EV Startup Spiro Raises $215 Million to Wire Africa for Electric Mobility

EV Startups Spiro and ARC Ride Raise New Capital As Electric Motorcycles Sees Growth

Africa’s urban transport runs on motorcycles. From Nairobi’s boda bodas to Lagos’ okadas, two-wheelers are the nervous system of daily mobility for hundreds of millions of people — and almost all of them run on petrol.

Spiro, the continent’s most ambitious electric vehicle platform, wants to change that, and it just secured the capital to try.

The company announced a $215 million equity raise backed by Impact Fund Denmark and Equitane, marking one of the largest clean mobility investments in African history. The round signals that global institutional capital is no longer treating African EV infrastructure as speculative — it’s treating it as an asset class.

The Battery-Swap Model

Spiro’s core proposition is not the electric motorcycle itself — it’s the swap station. Rather than waiting hours for a battery to charge, a Spiro rider pulls into one of the company’s IoT-enabled stations and exchanges a depleted battery for a fully charged one in under a minute.

It’s a model borrowed loosely from early thinking around electric cars, but far better suited to Africa’s infrastructure realities, where grid reliability is inconsistent, and riders operate on daily earnings they cannot afford to lose to downtime.

The company says it has deployed over 100,000 electric vehicles and 2,500 smart-swap stations across seven markets: Kenya, Rwanda, Uganda, Togo, Benin, Nigeria, and Cameroon.

The new capital will fund expansion into the Democratic Republic of Congo and Ethiopia, and deepen its industrial footprint — which already includes manufacturing plants in Kenya, Rwanda, and Uganda, and a battery recycling facility in Nigeria.

For riders, the economics are direct. Spiro says operating one of its electric motorcycles can cut daily mobility costs by up to 40%, equivalent to roughly $2 saved per day compared to running a fossil-fuel equivalent. On an annual basis, that is a material income shift for low-margin operators.

The Environmental Case

A third-party lifecycle assessment conducted on Spiro’s Kenya operations found that its electric bikes produce 72% less climate impact than fossil-fuel motorcycles — the equivalent of approximately 19 tonnes of CO₂ avoided per vehicle over its lifespan.
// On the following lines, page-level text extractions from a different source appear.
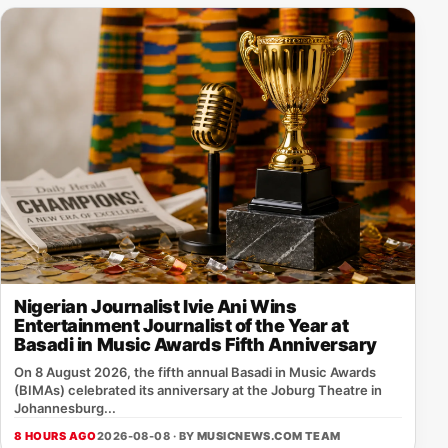
Nigerian Journalist Ivie Ani Wins
Entertainment Journalist of the Year at
Basadi in Music Awards Fifth Anniversary
On 8 August 2026, the fifth annual Basadi in Music Awards
(BIMAs) celebrated its anniversary at the Joburg Theatre in
Johannesburg...
8 HOURS AGO
2026-08-08 · BY
MUSICNEWS.COM TEAM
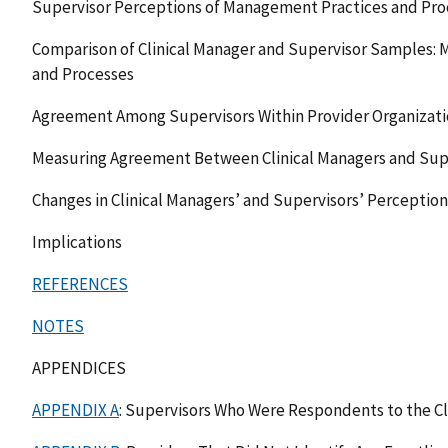
Supervisor Perceptions of Management Practices and Pro
Comparison of Clinical Manager and Supervisor Samples:
and Processes
Agreement Among Supervisors Within Provider Organizati
Measuring Agreement Between Clinical Managers and Supe
Changes in Clinical Managers’ and Supervisors’ Perception
Implications
REFERENCES
NOTES
APPENDICES
APPENDIX A
: Supervisors Who Were Respondents to the Cl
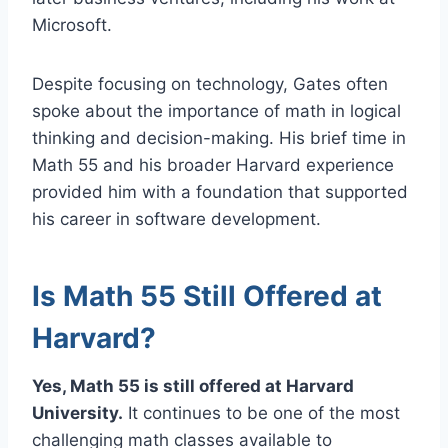
Microsoft.
Despite focusing on technology, Gates often
spoke about the importance of math in logical
thinking and decision-making. His brief time in
Math 55 and his broader Harvard experience
provided him with a foundation that supported
his career in software development.
Is Math 55 Still Offered at
Harvard?
Yes, Math 55 is still offered at Harvard
University.
It continues to be one of the most
challenging math classes available to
The study also reported an 80% reduction in ozone depletion potential and a 20% drop in particulate matter emissions.

Those figures carry weight in the context of African cities, where rapid urbanisation is compounding air quality challenges. Clean two-wheelers may not solve urban pollution alone, but they represent one of the most scalable near-term levers available, given how dominant motorcycles already are in the transport mix.

Beyond Mobility: A Distributed Energy Play

What distinguishes Spiro’s ambition from a straightforward fleet electrification story is what the company intends to do with its swap station network over time. The stations are solar-powered and IoT-enabled — infrastructure that can, with the right software layer, become nodes in a distributed renewable energy grid.

Spiro is also developing secondary-life applications for its used batteries, targeting stationary energy storage for homes and businesses that lack reliable grid access.

This positions Spiro not just as a transport company but as a potential clean-energy utility, one built from the bottom up on the economics of motorcycle riders rather than top-down grid investment. Whether that vision is realisable at scale remains to be proven, but it is the framing that global investors are buying into.

Lars Bo Bertram, CEO of Impact Fund Denmark, described the investment as offering both commercial growth potential and measurable climate impact — the dual mandate that has become the calling card of serious emerging-market infrastructure capital.

What Comes Next

Spiro has 150-plus engineers and more than 30 proprietary patents backing its technology platform. The company says it supports 6,000 direct and indirect jobs across its markets, a figure that will grow as it enters new geographies.

The harder question is whether the battery-swap model can maintain its unit economics as it scales beyond its current strongholds, and whether the regulatory environments in DRC and Ethiopia will prove as hospitable as those in Rwanda and Kenya.